#### EXERCISE PROMPT
Within the lines below, find those that hold the string "Memory" and copy each one.

#### RECORD SET

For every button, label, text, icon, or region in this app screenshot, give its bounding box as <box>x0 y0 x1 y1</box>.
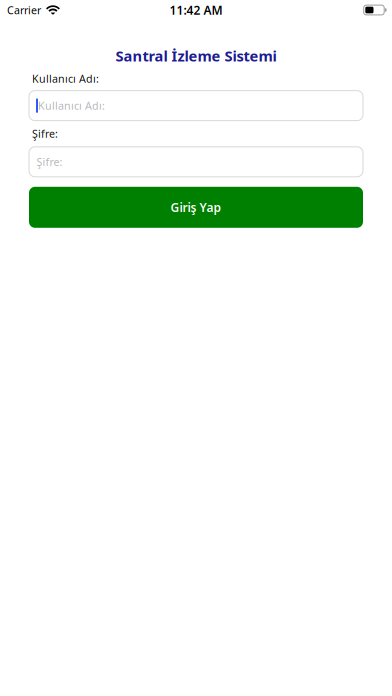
staticText: Şifre: <box>36 155 62 169</box>
staticText: Kullanıcı Adı: <box>32 72 99 86</box>
staticText: 11:42 AM <box>170 2 222 18</box>
staticText: Santral İzleme Sistemi <box>116 46 276 66</box>
staticText: Carrier <box>7 3 41 17</box>
button[interactable]: Kullanıcı Adı: <box>29 91 363 121</box>
button[interactable]: Şifre: <box>29 147 363 177</box>
button[interactable]: Giriş Yap <box>29 187 363 228</box>
staticText: Kullanıcı Adı: <box>38 99 105 113</box>
staticText: Şifre: <box>32 127 58 141</box>
staticText: Giriş Yap <box>170 199 222 215</box>
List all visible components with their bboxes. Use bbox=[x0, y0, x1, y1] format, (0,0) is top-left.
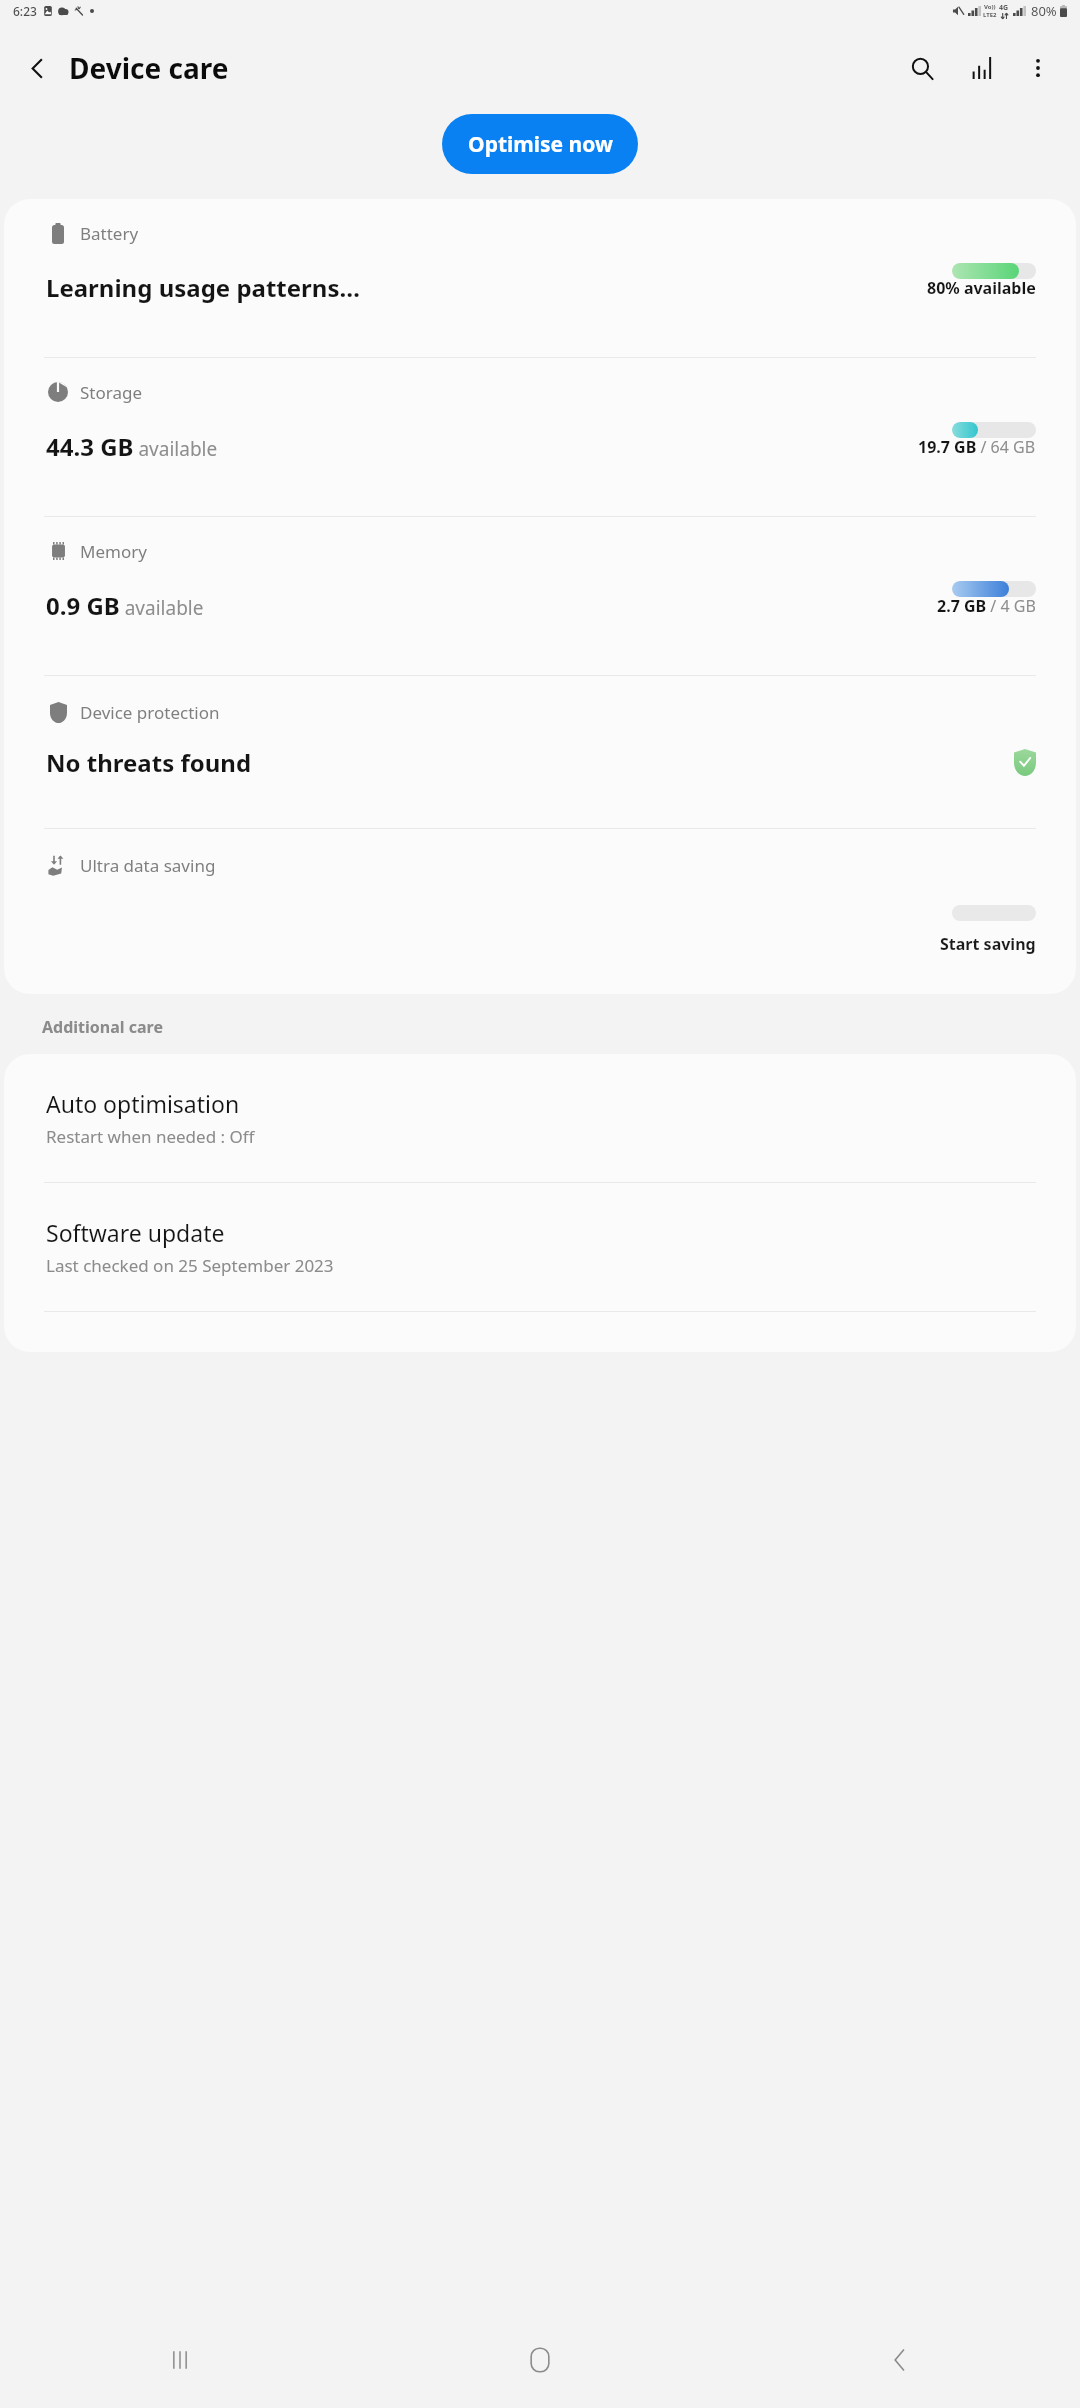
staticText: 80% bbox=[1031, 2, 1057, 20]
button[interactable]: Back bbox=[12, 42, 64, 94]
button[interactable]: Home bbox=[360, 2312, 720, 2408]
staticText: Storage bbox=[80, 381, 143, 404]
staticText: Device care bbox=[69, 49, 229, 87]
staticText: Restart when needed : Off bbox=[46, 1125, 255, 1148]
staticText: 0.9 GB available bbox=[46, 589, 204, 622]
button[interactable]: Optimise now bbox=[442, 114, 638, 174]
button[interactable]: Software update bbox=[4, 1183, 1076, 1311]
staticText: Last checked on 25 September 2023 bbox=[46, 1254, 334, 1277]
button[interactable]: Storage bbox=[4, 358, 1076, 516]
staticText: 6:23 bbox=[13, 3, 37, 19]
staticText: Vo)) bbox=[984, 3, 996, 11]
staticText: Software update bbox=[46, 1217, 225, 1248]
button[interactable]: Device protection bbox=[4, 676, 1076, 828]
button[interactable]: Recents bbox=[0, 2312, 360, 2408]
button[interactable]: Back bbox=[720, 2312, 1080, 2408]
button[interactable]: More options bbox=[1012, 42, 1064, 94]
staticText: Device protection bbox=[80, 701, 220, 724]
staticText: 19.7 GB / 64 GB bbox=[918, 436, 1036, 458]
staticText: 80% available bbox=[927, 277, 1036, 299]
staticText: Memory bbox=[80, 540, 147, 563]
button[interactable]: Battery bbox=[4, 199, 1076, 357]
staticText: 4G bbox=[999, 3, 1009, 13]
button[interactable]: Ultra data saving bbox=[4, 829, 1076, 994]
staticText: Optimise now bbox=[468, 130, 613, 159]
staticText: 2.7 GB / 4 GB bbox=[937, 595, 1036, 617]
staticText: Battery bbox=[80, 222, 139, 245]
staticText: 44.3 GB available bbox=[46, 430, 218, 463]
button[interactable]: Memory bbox=[4, 517, 1076, 675]
staticText: Start saving bbox=[940, 933, 1036, 955]
staticText: No threats found bbox=[46, 746, 252, 779]
staticText: LTE2 bbox=[983, 11, 997, 19]
button[interactable]: Search bbox=[896, 42, 948, 94]
button[interactable]: Usage statistics bbox=[956, 42, 1008, 94]
staticText: Ultra data saving bbox=[80, 854, 216, 877]
staticText: Learning usage patterns… bbox=[46, 271, 360, 304]
staticText: Auto optimisation bbox=[46, 1088, 240, 1119]
staticText: Additional care bbox=[42, 1016, 163, 1038]
button[interactable]: Auto optimisation bbox=[4, 1054, 1076, 1182]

#### ANSWER SECTION
staticText: Memory bbox=[80, 540, 147, 563]
button[interactable]: Memory bbox=[4, 517, 1076, 675]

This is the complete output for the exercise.